Bug 1252893 - rtl8192ce is unstable when used with 802.11n router configured with 20Mhz/40Mhz channel width
Summary: rtl8192ce is unstable when used with 802.11n router configured with 20Mhz/40M...
Keywords:
Status: CLOSED INSUFFICIENT_DATA
Alias: None
Product: Fedora
Classification: Fedora
Component: kernel
Version: 23
Hardware: i686
OS: Linux
unspecified
unspecified
Target Milestone: ---
Assignee: Kernel Maintainer List
QA Contact: Fedora Extras Quality Assurance
URL:
Whiteboard:
Depends On:
Blocks:
TreeView+ depends on / blocked
 
Reported: 2015-08-12 13:09 UTC by Robin Rainton
Modified: 2023-09-14 03:03 UTC (History)
8 users (show)

Fixed In Version:
Doc Type: Bug Fix
Doc Text:
Clone Of:
Environment:
Last Closed: 2016-10-26 16:58:35 UTC
Type: Bug
Embargoed:


Attachments (Terms of Use)
tcpdump from Openwrt (5.35 KB, application/octet-stream)
2016-02-26 19:24 UTC, Robin Rainton
no flags Details
Wireshark capture from laptop (5.84 KB, application/octet-stream)
2016-02-26 19:28 UTC, Robin Rainton
no flags Details


Links
System ID Private Priority Status Summary Last Updated
OpenWRT 21939 0 None None None 2016-02-28 21:34:04 UTC
Red Hat Bugzilla 847875 0 unspecified CLOSED rtl8192ce continually sending ARP requests and nothing else with weak router signal 2021-02-22 00:41:40 UTC

Internal Links: 847875

Description Robin Rainton 2015-08-12 13:09:41 UTC
Description of problem:

After establishing WiFi connection to access point connectivity is lost. Note I do not mean connection to access point is lost, that remains active. Just no packets flow.

Use of Wireshark shows ARP packets being sent (or are they?) but no replies to these.

Version-Release number of selected component (if applicable):

Problem occurs on kernel 4.1.3-201.fc22.x86_64

How reproducible:

100%

Steps to Reproduce:
1. Connect to WiFi network.
2. Wait a few minutes.

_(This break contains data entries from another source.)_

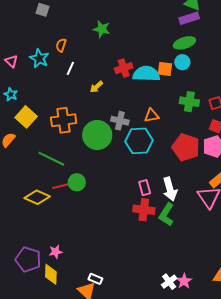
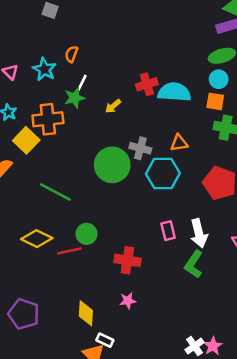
green star: (102, 29) -> (75, 98), moved, turned -30
orange square: (165, 69) -> (215, 101), moved
orange cross: (64, 120) -> (48, 119), moved
green circle: (77, 182) -> (86, 234), moved
red line: (62, 186) -> (69, 251), moved
red cross: (144, 210) -> (127, 260), moved
pink star: (56, 252) -> (128, 301), moved
yellow diamond: (51, 274) -> (86, 313), moved

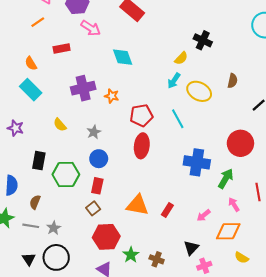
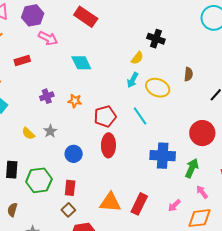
purple cross: (83, 88) -> (47, 96), size x0.6
gray star: (94, 132) -> (50, 131), moved
blue circle: (99, 159) -> (74, 154), moved
red rectangle: (167, 210) -> (139, 204), size x1.5

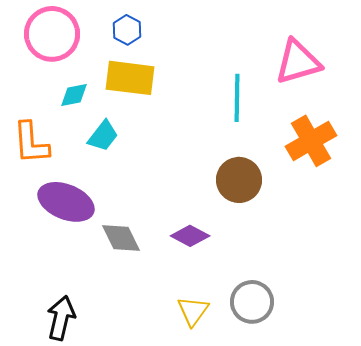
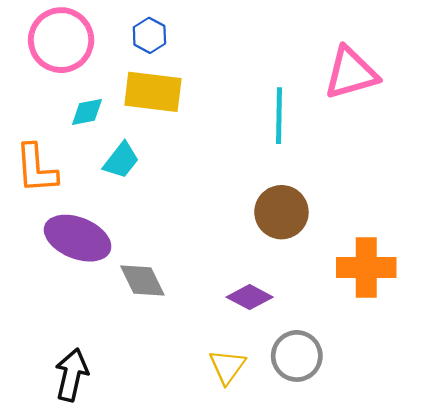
orange cross: (311, 141) -> (366, 268), moved, turned 30
purple diamond: (190, 236) -> (250, 297), moved

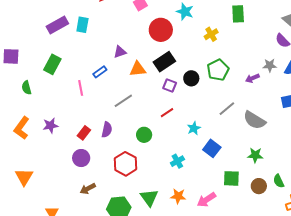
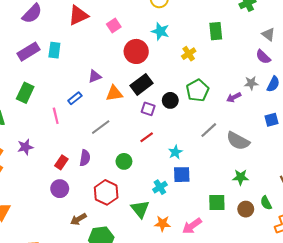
purple star: (50, 126) -> (25, 147), moved
blue square: (212, 148) -> (182, 175), moved, turned -36
brown arrow: (88, 189) -> (78, 219), moved
green triangle: (149, 198) -> (140, 209), moved

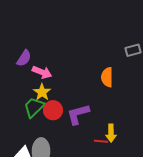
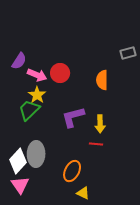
red circle: (53, 110) -> (60, 73), moved
yellow arrow: (111, 133) -> (100, 124), moved

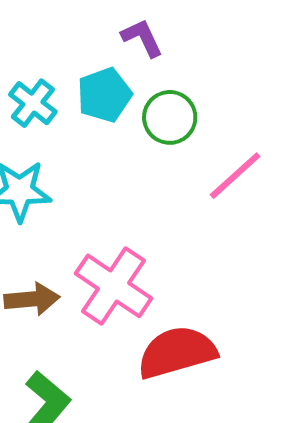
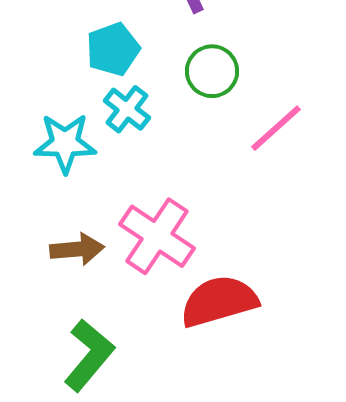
cyan pentagon: (104, 95) -> (113, 49), moved
cyan cross: (33, 103) -> (127, 109), moved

Monitor ping to local gateway (access point will do).

Actual results:

Packets stop flowing and Wireshark shows ARP requests being sent but not acknowledged.

Expected results:

Connectivity to the next hop on a local LAN should never be lost. I am in the same room as the router so signal strength or interference is not the cause.


Additional info:

This is very similar in symptom to #847875. However, in that case weak signal triggered the fault. In this case signal strength is 100%. Moreover, my network setup was working flawlessly for months before upgrading the kernel.

I'm using a laptop, an IBM X220 with '1x1 11b/g/n' card. This is using the rtl8192ce module. 

ARP issues seen on Wireshark are:

- The local router asking, "Who has IP address of <laptop IP>". Wireshark shows the laptop replies but clearly that isn't getting to the router as it continues to ask. One can set a static ARP on my router (it's Routerboard) and this issue goes away.

- The laptop asking "Who has IP address of <router IP>". Wireshark shows this packet but no reply so the router doesn't seem to be getting it.

This seems as if ARP packets, although logged by Wireshark, are not being sent for some reason.

Comment 1 Robin Rainton 2015-08-29 09:44:32 UTC
I cannot be sure, but think this problem may be resolved with...

Linux x220 4.1.5-200.fc22.x86_64 #1 SMP Mon Aug 10 23:38:23 UTC 2015 x86_64 x86_64 x86_64 GNU/Linux

Comment 2 Robin Rainton 2015-08-29 19:48:00 UTC
(In reply to Robin Rainton from comment #1)
> I cannot be sure, but think this problem may be resolved with...
> 
> Linux x220 4.1.5-200.fc22.x86_64 #1 SMP Mon Aug 10 23:38:23 UTC 2015 x86_64
> x86_64 x86_64 GNU/Linux

Nope, sorry... still persists with that kernel too.

Comment 3 Justin M. Forbes 2015-10-20 19:42:40 UTC
*********** MASS BUG UPDATE **************

We apologize for the inconvenience.  There is a large number of bugs to go through and several of them have gone stale.  Due to this, we are doing a mass bug update across all of the Fedora 22 kernel bugs.

Fedora 22 has now been rebased to 4.2.3-200.fc22.  Please test this kernel update (or newer) and let us know if you issue has been resolved or if it is still present with the newer kernel.

If you have moved on to Fedora 23, and are still experiencing this issue, please change the version to Fedora 23.

If you experience different issues, please open a new bug report for those.

Comment 4 Robin Rainton 2015-11-02 17:37:55 UTC
I can confirm this problem persists with:

Linux x220 4.2.3-200.fc22.x86_64 #1 SMP Thu Oct 8 03:23:55 UTC 2015 x86_64 x86_64 x86_64 GNU/Linux

Comment 5 Robin Rainton 2016-01-09 17:46:33 UTC
I've recently update to FC23 but this problem persists with this kernel:

Linux x220 4.2.8-300.fc23.x86_64 #1 SMP Tue Dec 15 16:49:06 UTC 2015 x86_64 x86_64 x86_64 GNU/Linux

I honestly cannot understand how there have been no other reports of this. Is there anything I can do to debug the network stack and try and find the fault.

I know there is nothing wrong with the hardware of this laptop or the network as when running Windows on this laptop there is no issue. Several Android devices use this same WiFi network without issue.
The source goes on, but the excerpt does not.